Purification of Organic Compounds: Methods of Liquids Purification

Purification of Organic Compounds: Methods of Liquids Purification

Edited By Shivani Poonia | Updated on Oct 19, 2024 12:38 PM IST

The busy world of organic compounds is purified continuously, which is this fundamental activity that gives access to pure compounds for every form of useful application, be it in research or in fine chemicals for the production of drugs, subject to demonstration of feasibility and improved manipulability, then it calls for these stringent protocols for the separation and purification of organic compounds. This is a technique that cannot simply be box-contained within the closed walls of a laboratory setup.

It finds application in almost every type of industrial setting, be it in the area of health sciences or food processing, environmental sciences, and many more. Consider, for instance, a field that highly takes up this: pharmaceuticals. In this field, the effectiveness of a given drug counts highly on the level of purity the biologically active compound attains. Impurities tamper in a major way with the efficiency and safety profile of the drug and are thus tantamount to setting a precedent of offering health risks to patients. Equally, in the case of environmental science, at many times the purification of organic compounds may be needed to rid of pollutants in water and soil, which can harm ecosystems and hence human health.

The Techniques of Purification

Purification of organic compounds is the process of separating the compound under interest from impurities and unwanted by-products of the reaction. These enterprises are considered to be significant in qualitative analysis, synthetic purposes, and the use of compounds in their pure form. Among these properties that enable such decisions on the choice of the method of purification include the melting or boiling point, solubility, and polarity of the compound. Some general methods of purification of organic compounds include sublimation, crystallization, distillation, extraction, and chromatography.

Sublimation and Crystallization

This is a process by which a solid substance changes directly into the state of a gas, without passing through the liquid phase.

The technique can be best employed on the purification of substances that can sublime at middle to high melting points; examples of such substances are benzoic acid and naphthalene. On the other hand, crystallisation is the process where solid crystals can be formed from a solution or melt.
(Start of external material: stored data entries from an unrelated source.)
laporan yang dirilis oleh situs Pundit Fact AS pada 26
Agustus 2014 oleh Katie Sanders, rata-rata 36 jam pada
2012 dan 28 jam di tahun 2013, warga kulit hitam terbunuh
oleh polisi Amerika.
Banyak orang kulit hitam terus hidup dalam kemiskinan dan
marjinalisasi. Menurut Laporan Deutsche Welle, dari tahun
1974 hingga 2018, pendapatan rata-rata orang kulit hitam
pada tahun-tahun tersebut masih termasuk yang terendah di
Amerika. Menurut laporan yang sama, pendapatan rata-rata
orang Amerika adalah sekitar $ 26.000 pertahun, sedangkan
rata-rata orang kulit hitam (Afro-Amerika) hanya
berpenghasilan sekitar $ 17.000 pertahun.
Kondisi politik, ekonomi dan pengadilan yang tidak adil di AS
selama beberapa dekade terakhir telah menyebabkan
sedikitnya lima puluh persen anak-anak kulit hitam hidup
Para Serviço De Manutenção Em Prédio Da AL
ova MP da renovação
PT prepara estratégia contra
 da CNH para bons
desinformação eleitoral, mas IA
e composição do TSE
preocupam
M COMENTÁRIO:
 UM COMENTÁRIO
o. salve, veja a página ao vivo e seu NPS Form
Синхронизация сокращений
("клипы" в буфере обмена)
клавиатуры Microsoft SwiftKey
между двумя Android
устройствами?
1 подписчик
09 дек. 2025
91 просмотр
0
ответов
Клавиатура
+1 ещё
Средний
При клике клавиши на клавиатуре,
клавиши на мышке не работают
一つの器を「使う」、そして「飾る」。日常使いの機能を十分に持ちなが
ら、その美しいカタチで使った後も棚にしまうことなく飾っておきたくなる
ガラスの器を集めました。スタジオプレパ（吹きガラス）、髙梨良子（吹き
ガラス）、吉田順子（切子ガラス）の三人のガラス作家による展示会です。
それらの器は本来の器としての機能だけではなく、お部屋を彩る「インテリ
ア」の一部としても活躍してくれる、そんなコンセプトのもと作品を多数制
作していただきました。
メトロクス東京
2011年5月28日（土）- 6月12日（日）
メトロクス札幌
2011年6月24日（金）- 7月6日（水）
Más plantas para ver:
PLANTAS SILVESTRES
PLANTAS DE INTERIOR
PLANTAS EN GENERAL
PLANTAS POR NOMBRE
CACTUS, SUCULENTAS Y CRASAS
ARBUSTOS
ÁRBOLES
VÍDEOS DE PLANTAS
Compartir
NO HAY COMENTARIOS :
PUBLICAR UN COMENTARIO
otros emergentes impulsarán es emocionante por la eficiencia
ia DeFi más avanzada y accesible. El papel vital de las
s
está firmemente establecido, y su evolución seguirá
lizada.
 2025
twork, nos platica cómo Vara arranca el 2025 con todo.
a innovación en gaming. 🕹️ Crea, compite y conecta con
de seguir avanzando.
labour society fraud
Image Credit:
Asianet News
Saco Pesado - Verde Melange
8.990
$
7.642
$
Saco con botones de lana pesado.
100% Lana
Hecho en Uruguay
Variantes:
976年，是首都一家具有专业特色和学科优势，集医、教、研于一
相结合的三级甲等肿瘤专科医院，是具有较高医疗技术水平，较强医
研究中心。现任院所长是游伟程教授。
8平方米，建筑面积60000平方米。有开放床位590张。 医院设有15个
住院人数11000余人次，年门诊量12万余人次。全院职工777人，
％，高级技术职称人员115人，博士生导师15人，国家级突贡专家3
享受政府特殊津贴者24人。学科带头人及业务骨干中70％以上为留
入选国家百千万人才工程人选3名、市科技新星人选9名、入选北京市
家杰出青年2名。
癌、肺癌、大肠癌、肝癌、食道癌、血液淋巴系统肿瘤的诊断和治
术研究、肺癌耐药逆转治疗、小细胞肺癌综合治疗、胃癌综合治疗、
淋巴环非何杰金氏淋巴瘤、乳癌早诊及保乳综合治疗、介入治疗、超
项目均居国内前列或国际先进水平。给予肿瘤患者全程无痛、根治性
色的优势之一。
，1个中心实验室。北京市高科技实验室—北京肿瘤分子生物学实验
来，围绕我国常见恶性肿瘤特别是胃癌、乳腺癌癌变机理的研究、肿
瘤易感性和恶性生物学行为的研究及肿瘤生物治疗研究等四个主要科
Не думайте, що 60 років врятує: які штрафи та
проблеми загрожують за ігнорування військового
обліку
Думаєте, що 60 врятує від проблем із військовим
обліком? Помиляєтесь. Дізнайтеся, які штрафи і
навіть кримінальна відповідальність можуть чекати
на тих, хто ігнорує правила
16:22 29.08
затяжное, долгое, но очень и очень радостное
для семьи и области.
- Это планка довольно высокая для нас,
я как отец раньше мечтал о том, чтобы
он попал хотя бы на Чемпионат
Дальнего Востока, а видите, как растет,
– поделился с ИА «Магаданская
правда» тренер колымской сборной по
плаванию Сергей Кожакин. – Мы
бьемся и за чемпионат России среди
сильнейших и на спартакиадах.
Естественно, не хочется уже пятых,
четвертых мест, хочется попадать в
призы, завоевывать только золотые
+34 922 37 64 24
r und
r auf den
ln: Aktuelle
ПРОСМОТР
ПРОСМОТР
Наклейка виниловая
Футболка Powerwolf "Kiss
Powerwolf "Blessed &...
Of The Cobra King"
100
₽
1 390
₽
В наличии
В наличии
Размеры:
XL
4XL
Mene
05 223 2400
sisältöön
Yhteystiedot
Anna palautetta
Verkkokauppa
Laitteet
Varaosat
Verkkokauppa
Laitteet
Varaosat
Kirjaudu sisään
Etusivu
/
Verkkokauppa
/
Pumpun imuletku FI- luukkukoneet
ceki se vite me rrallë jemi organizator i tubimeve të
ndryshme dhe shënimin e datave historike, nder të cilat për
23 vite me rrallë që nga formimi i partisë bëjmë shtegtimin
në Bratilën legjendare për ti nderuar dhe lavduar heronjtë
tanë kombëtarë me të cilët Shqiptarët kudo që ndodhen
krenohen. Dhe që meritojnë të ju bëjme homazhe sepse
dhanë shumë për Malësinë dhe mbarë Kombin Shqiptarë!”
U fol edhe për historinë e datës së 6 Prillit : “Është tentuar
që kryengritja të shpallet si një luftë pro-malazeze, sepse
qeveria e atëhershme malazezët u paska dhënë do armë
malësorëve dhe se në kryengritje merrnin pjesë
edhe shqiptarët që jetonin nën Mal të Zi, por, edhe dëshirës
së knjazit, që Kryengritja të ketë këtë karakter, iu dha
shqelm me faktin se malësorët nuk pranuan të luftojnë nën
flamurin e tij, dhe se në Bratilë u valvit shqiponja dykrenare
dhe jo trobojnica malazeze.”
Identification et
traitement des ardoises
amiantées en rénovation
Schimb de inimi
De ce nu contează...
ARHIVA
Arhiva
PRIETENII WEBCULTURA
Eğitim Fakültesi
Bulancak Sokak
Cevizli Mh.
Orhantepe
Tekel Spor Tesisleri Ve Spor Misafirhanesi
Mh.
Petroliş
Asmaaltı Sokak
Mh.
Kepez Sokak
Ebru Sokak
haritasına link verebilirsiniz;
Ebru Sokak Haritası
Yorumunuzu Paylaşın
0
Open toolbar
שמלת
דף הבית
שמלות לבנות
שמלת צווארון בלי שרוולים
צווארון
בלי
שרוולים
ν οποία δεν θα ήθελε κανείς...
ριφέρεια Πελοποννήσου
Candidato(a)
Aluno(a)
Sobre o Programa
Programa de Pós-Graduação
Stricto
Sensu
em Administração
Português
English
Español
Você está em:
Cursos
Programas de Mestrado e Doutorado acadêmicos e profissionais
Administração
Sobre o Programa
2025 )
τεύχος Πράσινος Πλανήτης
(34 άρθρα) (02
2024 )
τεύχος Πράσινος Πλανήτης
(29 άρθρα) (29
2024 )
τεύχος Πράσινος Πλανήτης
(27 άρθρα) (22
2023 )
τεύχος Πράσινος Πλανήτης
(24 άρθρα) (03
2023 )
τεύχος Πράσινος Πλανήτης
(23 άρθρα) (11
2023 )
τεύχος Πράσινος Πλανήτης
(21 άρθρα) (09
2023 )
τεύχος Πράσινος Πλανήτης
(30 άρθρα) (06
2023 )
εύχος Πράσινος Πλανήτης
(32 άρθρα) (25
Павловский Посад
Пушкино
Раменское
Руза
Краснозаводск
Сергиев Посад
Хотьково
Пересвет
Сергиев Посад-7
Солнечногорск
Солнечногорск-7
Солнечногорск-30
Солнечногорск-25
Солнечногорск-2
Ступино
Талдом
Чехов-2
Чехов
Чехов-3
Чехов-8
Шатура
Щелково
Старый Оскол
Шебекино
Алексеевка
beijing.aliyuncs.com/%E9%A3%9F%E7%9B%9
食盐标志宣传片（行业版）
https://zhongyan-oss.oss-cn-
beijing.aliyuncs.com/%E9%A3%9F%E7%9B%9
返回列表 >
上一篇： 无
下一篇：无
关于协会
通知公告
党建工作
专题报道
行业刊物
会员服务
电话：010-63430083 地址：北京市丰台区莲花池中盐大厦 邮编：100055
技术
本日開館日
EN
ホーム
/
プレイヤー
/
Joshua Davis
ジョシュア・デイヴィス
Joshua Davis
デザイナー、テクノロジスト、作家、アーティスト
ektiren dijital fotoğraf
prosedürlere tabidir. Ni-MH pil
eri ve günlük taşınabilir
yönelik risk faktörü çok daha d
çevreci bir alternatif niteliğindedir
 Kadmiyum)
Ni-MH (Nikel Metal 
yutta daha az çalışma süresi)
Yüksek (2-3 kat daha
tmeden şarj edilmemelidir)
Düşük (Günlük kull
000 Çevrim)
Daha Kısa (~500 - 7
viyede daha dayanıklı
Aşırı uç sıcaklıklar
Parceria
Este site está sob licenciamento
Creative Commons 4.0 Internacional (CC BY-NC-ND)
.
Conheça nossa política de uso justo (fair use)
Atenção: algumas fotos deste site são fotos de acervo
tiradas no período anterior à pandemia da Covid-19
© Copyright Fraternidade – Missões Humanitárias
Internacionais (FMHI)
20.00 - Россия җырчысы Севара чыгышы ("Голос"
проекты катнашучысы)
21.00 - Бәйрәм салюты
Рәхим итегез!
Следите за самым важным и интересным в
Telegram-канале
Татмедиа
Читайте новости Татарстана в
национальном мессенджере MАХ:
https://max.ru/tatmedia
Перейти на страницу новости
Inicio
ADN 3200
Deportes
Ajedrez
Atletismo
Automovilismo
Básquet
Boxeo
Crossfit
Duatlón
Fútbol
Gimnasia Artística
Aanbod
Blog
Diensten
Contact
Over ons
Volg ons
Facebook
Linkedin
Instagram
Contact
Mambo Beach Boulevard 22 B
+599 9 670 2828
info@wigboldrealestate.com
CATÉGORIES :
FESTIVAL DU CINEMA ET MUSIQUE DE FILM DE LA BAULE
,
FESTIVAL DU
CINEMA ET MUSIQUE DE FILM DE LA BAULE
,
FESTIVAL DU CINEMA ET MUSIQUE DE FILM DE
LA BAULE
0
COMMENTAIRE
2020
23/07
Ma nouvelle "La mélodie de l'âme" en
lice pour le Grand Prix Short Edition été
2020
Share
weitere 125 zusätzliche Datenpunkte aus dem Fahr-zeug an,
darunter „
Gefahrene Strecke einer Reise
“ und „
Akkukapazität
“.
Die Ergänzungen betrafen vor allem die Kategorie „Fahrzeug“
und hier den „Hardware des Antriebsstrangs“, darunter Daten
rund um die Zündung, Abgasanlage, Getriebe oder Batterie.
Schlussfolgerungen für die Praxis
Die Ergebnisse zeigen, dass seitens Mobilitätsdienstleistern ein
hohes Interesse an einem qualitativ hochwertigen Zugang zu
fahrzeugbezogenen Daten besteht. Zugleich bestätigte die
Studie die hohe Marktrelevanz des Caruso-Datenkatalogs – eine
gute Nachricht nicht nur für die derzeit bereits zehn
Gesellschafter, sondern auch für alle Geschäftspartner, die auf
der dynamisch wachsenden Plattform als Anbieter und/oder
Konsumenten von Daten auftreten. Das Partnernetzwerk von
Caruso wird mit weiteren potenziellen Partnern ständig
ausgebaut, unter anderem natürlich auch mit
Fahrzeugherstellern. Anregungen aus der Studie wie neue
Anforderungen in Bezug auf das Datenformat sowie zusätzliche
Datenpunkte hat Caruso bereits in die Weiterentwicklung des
It is one of the most used techniques daily in the pharmaceutical industry for the purification of active pharmaceutical ingredients and for the production of compounds obtained in a higher degree of purity.

Sublimation

It is the transition of a substance directly from the solid phase to the gas phase without passing through the intermediate liquid phase. This method of purification is used for those sublimable substances which are associated with non-volatile impurities. On heating the impure compound, volatile compound gets sublimed and its vapours are collected whereas, the non-volatile impurity remains as such. e.g., camphor, naphthalene, anthracene, benzoic acid, iodine, etc.

Crystallisation

It is the process of formation of solid crystals from solution, melt or by deposition directly from a gas phase. In this process a saturated solution of sparingly soluble compounds is prepared at high temperature and filtered.The clear solution thus obtained is set undisturbed to get cooled so that the pure solid organic substance is seperated out in the form of fine crystals which can be filtered out and dried. For example, Benzoic acid mixed with naphthalene can be seperated using hot water.

Note: Sometimes the process of crystallisation takes a long time. In such cases, crystallisation is initiated by adding a small crystal of some substance. This process is called seeding and the small crystal is known as seed which act as a nuclei for crystallisation.

Distillation and Fractional Distillation

This is fractional distillation, a process whereby the principle is allowed to set down on the difference between the boiling points of the constituents or installments of a mixture.

The technique majorly applies in the purification of liquid mixtures, such as ethanol and water. Fractional distillation is a further developed method of distillation that permits the separation of might-be mixtures into isolated components based on boiling point. This is mostly practicable in the production of fuels, especially petrol and diesel-related products. It is also helpful in separating air to its constituents of both oxygen and nitrogen gases.

Simple distillation

It is a procedure by which two liquids with different boiling points can be separated. Simple distillation can be used effectively to separate liquids that have some major degrees difference in their boiling points. As the liquid being distilled is heated, the vapours that form will be richest in the component of the mixture that boils at the lowest temperature. Purified compounds will boil, and thus turn into vapours, over a relatively small temperature range (2 or 3°C) by carefully watching the temperature in the distillation flask, it is possible to affect a reasonably good separation.

As distillation progresses, the concentration of the lowest boiling component will steadily decrease. Eventually, the temperature within the apparatus will begin to change; a pure compound is no longer being distilled.

Steps to be followed in the simple distillation process:

(i) Take a mixture(Acetone and water) in the distillation flask and fit it with the thermometer.
(ii) Arrange the apparatus as shown in the given figure.
(iii) Heat the mixture slowly keeping a close watch on a thermometer.
(iv) Since acetone has a lower boiling point, it starts to vaporise and condense in the condenser which is finally collected in the beaker.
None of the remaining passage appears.